The flagellum is known to rotate in a clockwise or counterclockwise direction similar to a propeller, or can even produce wave-like movements in order to make the larvae move with ease.

The contribution of both flagella and microvilli helps the larva to move, gather food, and feed by the process of absorption and secretion.

Many researchers have also stated that sponge larvae possess cilia with unusual terminal expansions that aid them in movement and locomotion as well.

The sponge larvae cilia are also called ‘club footed’ cilia due to their curled or biconcave external shape.

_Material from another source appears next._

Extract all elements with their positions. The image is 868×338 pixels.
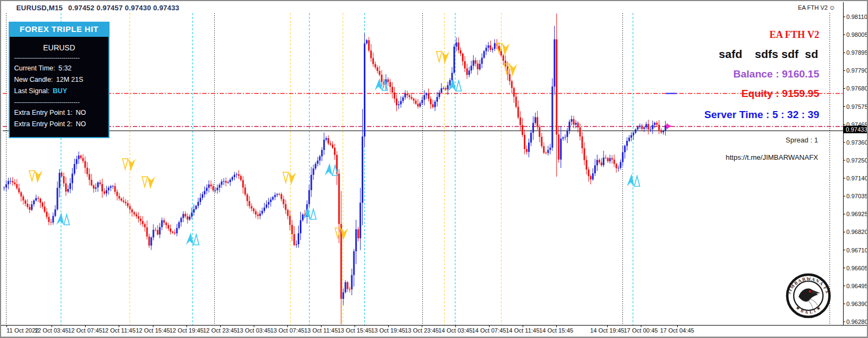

There are basically three unique types of movement seen by the sponge larvae. These are: Directional swimming, Corkscrew path swimming, and Creeping movement.

Directional swimming type of larval movement is mostly seen in the Haliclona larva, where the larva can constantly move with a very fast directional movement of about 1 cm per second rate using its posterior ring of long cilia.

Corkscrew path swimming is a type of larval movement seen in Microciona, Ophlitaspongia, and Mycale larvae, in which the larvae are seen to swim on a Corkscrew path while rotating constantly characterized by bouncing type of swimming.

Lastly, the Creeping movement type of larval movement can be more often seen in Halichondria larvae in which the organism is seen to creep along the substrate without any type of rotation.